Signed for just $35K out of Panama in 2013, Fuentes has risen slowly but steadily through the Nationals’ system. Still just 21-years-old, the righty is enjoying his best season as a professional and ranks among the best “sleeper” prospects on Washington’s farm. He dominated for Hagerstown before being moved up to High-A Potomac where he has turned it up another level since mid-July, posting a 0.52 ERA while striking out more than 25-percent of opposing hitters. Fuentes is currently used as a multi-inning reliever, but given a playable three-pitch mix with strikethrowing ability, I wonder if he will be stretched out as a starter as he climbs the ladder.

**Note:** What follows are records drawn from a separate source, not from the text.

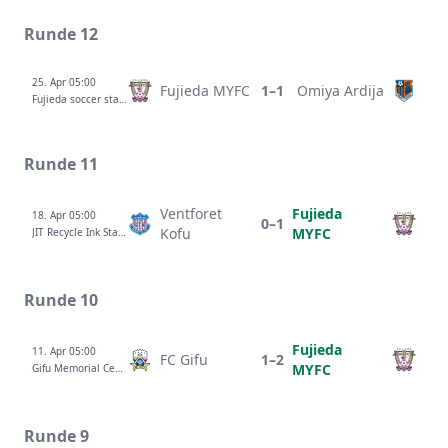
Runde 12
25. Apr 05:00
Fujieda MYFC
1–1
Omiya Ardija
Fujieda soccer stadium
Runde 11
Ventforet
Fujieda
18. Apr 05:00
0–1
Kofu
MYFC
JIT Recycle Ink Stadium
Runde 10
Fujieda
11. Apr 05:00
FC Gifu
1–2
MYFC
Gifu Memorial Center Nagaragawa Ball Field
Runde 9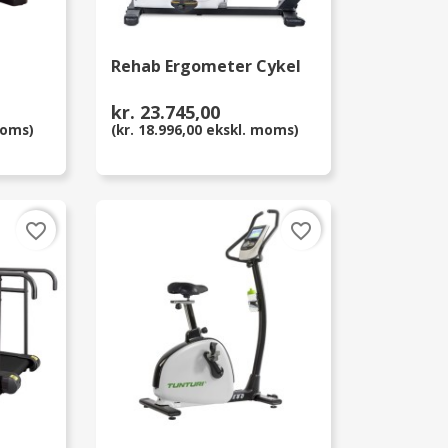
Rehab Ergometer Cykel
kr. 23.745,00
moms)
(kr. 18.996,00 ekskl. moms)
favorite_border
favorite_border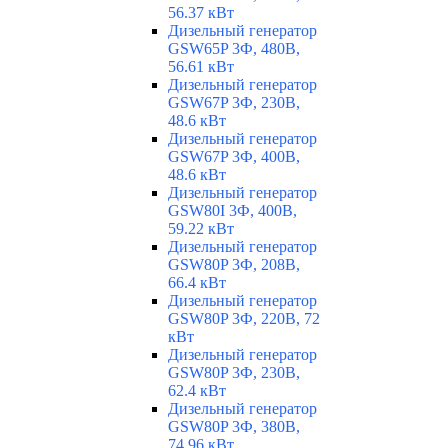
56.37 кВт
Дизельный генератор
GSW65P 3Ф, 480В,
56.61 кВт
Дизельный генератор
GSW67P 3Ф, 230В,
48.6 кВт
Дизельный генератор
GSW67P 3Ф, 400В,
48.6 кВт
Дизельный генератор
GSW80I 3Ф, 400В,
59.22 кВт
Дизельный генератор
GSW80P 3Ф, 208В,
66.4 кВт
Дизельный генератор
GSW80P 3Ф, 220В, 72
кВт
Дизельный генератор
GSW80P 3Ф, 230В,
62.4 кВт
Дизельный генератор
GSW80P 3Ф, 380В,
74.96 кВт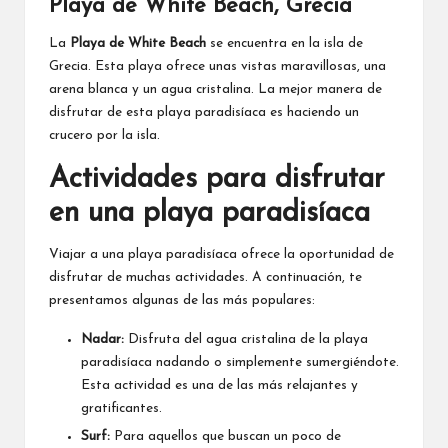
Playa de White Beach, Grecia
La
Playa de White Beach
se encuentra en la isla de
Grecia. Esta playa ofrece unas vistas maravillosas, una
arena blanca y un agua cristalina. La mejor manera de
disfrutar de esta playa paradisíaca es haciendo un
crucero por la isla.
Actividades para disfrutar
en una playa paradisíaca
Viajar a una playa paradisíaca ofrece la oportunidad de
disfrutar de muchas actividades. A continuación, te
presentamos algunas de las más populares:
Nadar:
Disfruta del agua cristalina de la playa
paradisíaca nadando o simplemente sumergiéndote.
Esta actividad es una de las más relajantes y
gratificantes.
Surf:
Para aquellos que buscan un poco de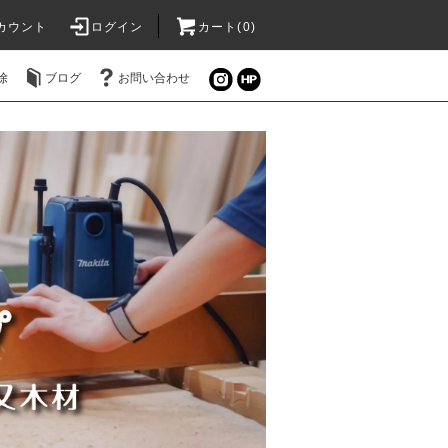
カウント
ログイン
カート(0)
除
ブログ
お問い合わせ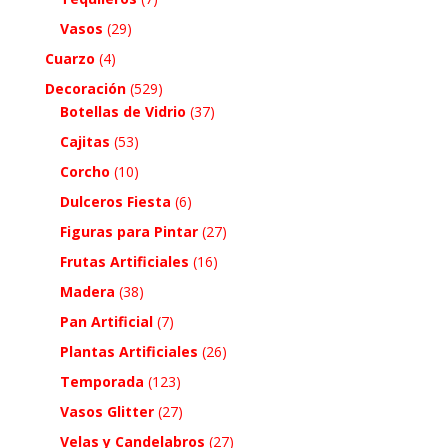
Vasos
(29)
Cuarzo
(4)
Decoración
(529)
Botellas de Vidrio
(37)
Cajitas
(53)
Corcho
(10)
Dulceros Fiesta
(6)
Figuras para Pintar
(27)
Frutas Artificiales
(16)
Madera
(38)
Pan Artificial
(7)
Plantas Artificiales
(26)
Temporada
(123)
Vasos Glitter
(27)
Velas y Candelabros
(27)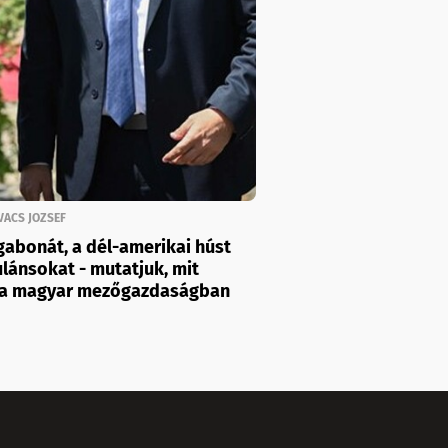
VACS JOZSEF
abonát, a dél-amerikai húst
ulánsokat - mutatjuk, mit
rt a magyar mezőgazdaságban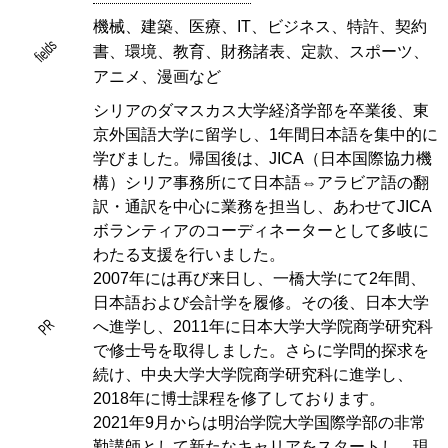
機械、建築、医療、IT、ビジネス、特許、契約
fields
書、環境、教育、財務諸表、定款、スポーツ、
アニメ、漫画など
シリアのダマスカス大学経済学部を卒業後、東
京外国語大学に留学し、1年間日本語を集中的に
学びました。帰国後は、JICA（日本国際協力機
構）シリア事務所にて日本語⇔アラビア語の翻
訳・通訳を中心に業務を担当し、あわせてJICA
ボランティアのコーディネーターとして多岐に
わたる支援を行いました。
2007年には再び来日し、一橋大学にて2年間、
日本語および会計学を履修。その後、日本大学
PR
へ進学し、2011年に日本大学大学院商学研究科
で修士号を取得しました。さらに学問的探求を
続け、中央大学大学院商学研究科に進学し、
2018年に博士課程を修了しております。
2021年9月からは明治学院大学国際学部の非常
勤講師として新たなキャリアをスタートし、現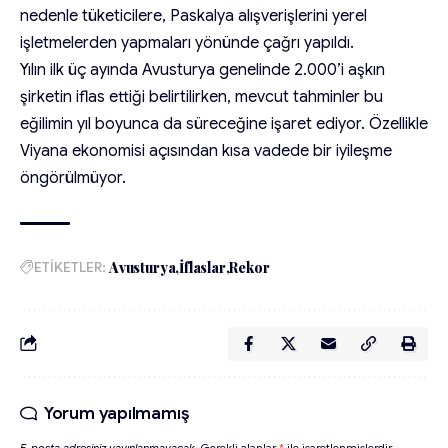
nedenle tüketicilere, Paskalya alışverişlerini yerel
işletmelerden yapmaları yönünde çağrı yapıldı.
Yılın ilk üç ayında Avusturya genelinde 2.000’i aşkın
şirketin iflas ettiği belirtilirken, mevcut tahminler bu
eğilimin yıl boyunca da süreceğine işaret ediyor. Özellikle
Viyana ekonomisi açısından kısa vadede bir iyileşme
öngörülmüyor.
ETİKETLER:
Avusturya
İflaslar
Rekor
Yorum yapılmamış
E-posta adresiniz yayınlanmayacak.
Gerekli alanlar
*
ile işaretlenmişlerdir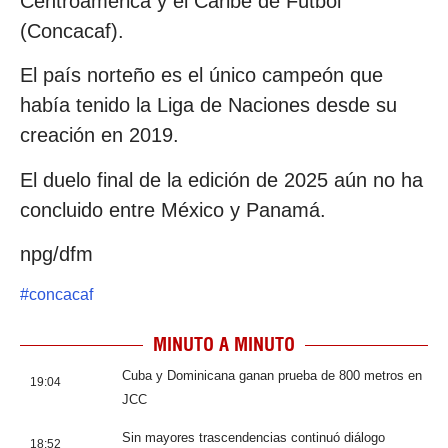
Centroamérica y el Caribe de Fútbol
(Concacaf).
El país norteño es el único campeón que
había tenido la Liga de Naciones desde su
creación en 2019.
El duelo final de la edición de 2025 aún no ha
concluido entre México y Panamá.
npg/dfm
#
concacaf
MINUTO A MINUTO
Cuba y Dominicana ganan prueba de 800 metros en
19:04
JCC
Sin mayores trascendencias continuó diálogo
18:52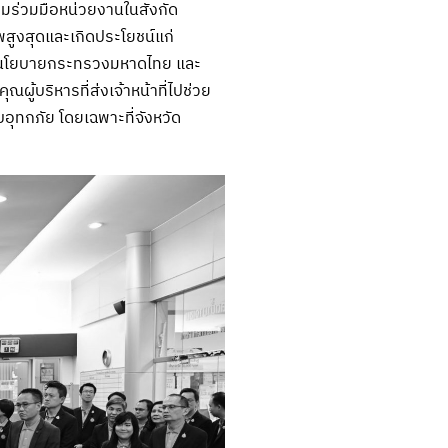
มร่วมมือหน่วยงานในสังกัด
พสูงสุดและเกิดประโยชน์แก่
องนโยบายกระทรวงมหาดไทย และ
้บริหารที่ส่งเจ้าหน้าที่ไปช่วย
อุทกภัย โดยเฉพาะที่จังหวัด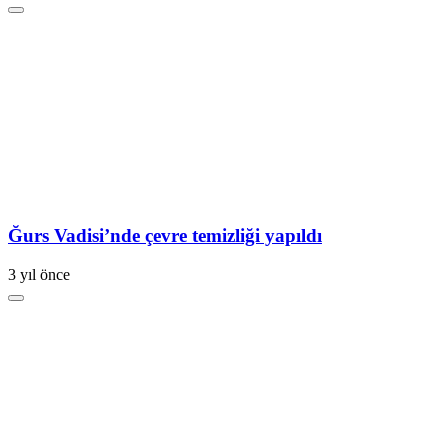
Ğurs Vadisi’nde çevre temizliği yapıldı
3 yıl önce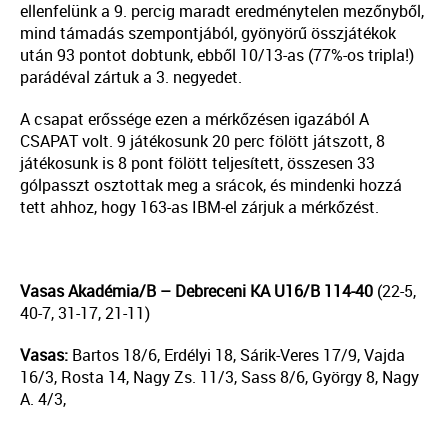
ellenfelünk a 9. percig maradt eredménytelen mezőnyből,
mind támadás szempontjából, gyönyörű összjátékok
után 93 pontot dobtunk, ebből 10/13-as (77%-os tripla!)
parádéval zártuk a 3. negyedet.
A csapat erőssége ezen a mérkőzésen igazából A
CSAPAT volt. 9 játékosunk 20 perc fölött játszott, 8
játékosunk is 8 pont fölött teljesített, összesen 33
gólpasszt osztottak meg a srácok, és mindenki hozzá
tett ahhoz, hogy 163-as IBM-el zárjuk a mérkőzést.
Vasas Akadémia/B – Debreceni KA U16/B 114-40
(22-5,
40-7, 31-17, 21-11)
Vasas:
Bartos 18/6, Erdélyi 18, Sárik-Veres 17/9, Vajda
16/3, Rosta 14, Nagy Zs. 11/3, Sass 8/6, György 8, Nagy
A. 4/3,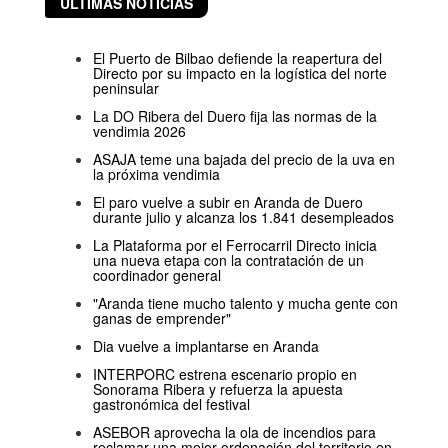
ÚLTIMAS NOTICIAS
El Puerto de Bilbao defiende la reapertura del
Directo por su impacto en la logística del norte
peninsular
La DO Ribera del Duero fija las normas de la
vendimia 2026
ASAJA teme una bajada del precio de la uva en
la próxima vendimia
El paro vuelve a subir en Aranda de Duero
durante julio y alcanza los 1.841 desempleados
La Plataforma por el Ferrocarril Directo inicia
una nueva etapa con la contratación de un
coordinador general
"Aranda tiene mucho talento y mucha gente con
ganas de emprender"
Dia vuelve a implantarse en Aranda
INTERPORC estrena escenario propio en
Sonorama Ribera y refuerza la apuesta
gastronómica del festival
ASEBOR aprovecha la ola de incendios para
reclamar una mejor ordenación del territorio en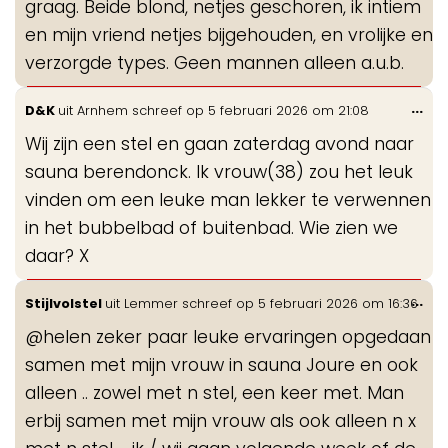
graag. Beide blond, netjes geschoren, ik intiem
en mijn vriend netjes bijgehouden, en vrolijke en
verzorgde types. Geen mannen alleen a.u.b.
Wis
...
D&K
uit
Arnhem
schreef op
5 februari 2026
om
21:08
de
Wij zijn een stel en gaan zaterdag avond naar
me
sauna berendonck. Ik vrouw(38) zou het leuk
vinden om een leuke man lekker te verwennen
in het bubbelbad of buitenbad. Wie zien we
daar? X
Wis
...
Stijlvolstel
uit
Lemmer
schreef op
5 februari 2026
om
16:36
de
@helen zeker paar leuke ervaringen opgedaan
me
samen met mijn vrouw in sauna Joure en ook
alleen .. zowel met n stel, een keer met. Man
erbij samen met mijn vrouw als ook alleen n x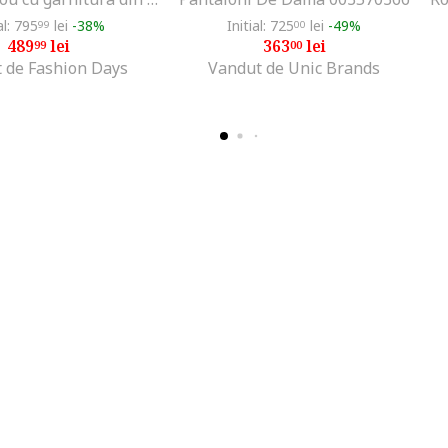
al: 795
lei
-38%
Initial: 725
lei
-49%
99
00
489
lei
363
lei
99
00
 de Fashion Days
Vandut de Unic Brands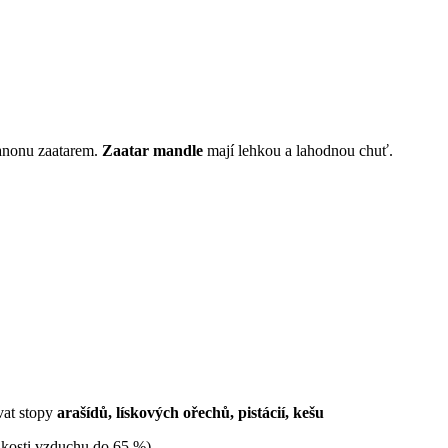
banonu zaatarem.
Zaatar mandle
mají lehkou a lahodnou chuť.
vat stopy
arašídů, lískových ořechů, pistácií, kešu
hkosti vzduchu do 65 %).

Listed at 6-foot-2 and 175 pounds, Fuentes has a thick and husky build that looks heavier than the listed weight. Pitching exclusively out of the stretch, he works in the 90-to-94 mph range on an extremely heavy fastball with hard bore down and armside in the zone. The heater passes the eye test as a groundball pitch, and the statline matches up: opposing hitters have put more than 50-percent of balls in play on the ground against Fuentes this year. He showed flashes of a big league slider during my 2017 looks, though he has filled out noticeably since. The strength gains are behind the slider improvement, a pitch that now shows sharp bite and two-plane depth with mid-80s power. His change is too close in velocity to the fastball at 86-to-88 mph, and while it’s more of a distant third pitch, he sells it well and the changeup flashes late dive at best.
Overshadowed by other pitching prospects in the system the last few years, Fuentes is quietly becoming one of the team’s better minor league arms. The best-case scenario is a #5 starter if he takes to a rotation role. Realistically, Fuentes’ sinker/slider mix profile as a FV 45 swingman who can start games or pitch multi-inning stints in the middle innings.